Potential of Gene Editing and Induced Pluripotent Stem Cells (iPSCs) in Treatment of Retinal Diseases

Katherine Chuang  1 Mark A Fields  1 Lucian V Del Priore  1
Affiliations
Review

Potential of Gene Editing and Induced Pluripotent Stem Cells (iPSCs) in Treatment of Retinal Diseases

Katherine Chuang et al. Yale J Biol Med. .

Abstract

The advent of gene editing has introduced the ability to make changes to the genome of cells, thus allowing for correction of genetic mutations in patients with monogenic diseases.
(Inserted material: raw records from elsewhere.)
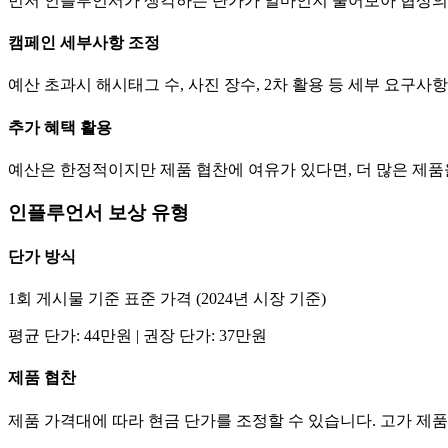
먼저 인플루언서가 생각하는
단가
가 얼마인지 물어보아 협상의
캠페인 세부사항 조정
예산 초과시 해시태그 수, 사진 장수, 2차 활용 등 세부 요구
추가 혜택 활용
예산은 한정적이지만 제품 협찬에 여유가 있다면, 더 많은 제
인플루언서 보상 유형
단가
방식
1회 게시물 기준 표준 가격 (2024년 시장 기준)
평균
단가
:
44만
원 | 권장
단가
:
37만
원
제품 협찬
제품 가격대에 따라 현금
단가
를 조정할 수 있습니다. 고가 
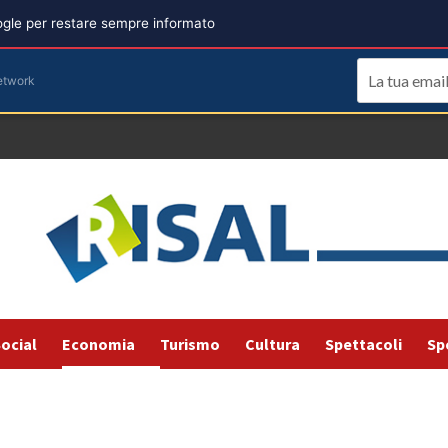
oogle per restare sempre informato
etwork
ocial
Economia
Turismo
Cultura
Spettacoli
Sp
Retinal diseases are particularly suitable for the application of this new technology because many retinal diseases, such as Stargardt disease, retinitis pigmentosa (RP), and Leber congenital amaurosis (LCA), are monogenic. Moreover, gene delivery techniques such as the use of adeno-associated virus (AAV) vectors have been optimized for intraocular use, and phase III trials are well underway to treat LCA, a severe form of inherited retinal degeneration, with gene therapy. This review focuses on the use of gene editing techniques and another relatively recent advent, induced pluripotent stem cells (iPSCs), and their potential for the study and treatment of retinal disease. Investment in these technologies, including overcoming challenges such as off-target mutations and low transplanted cell integration, may allow for future treatment of many debilitating inherited retinal diseases.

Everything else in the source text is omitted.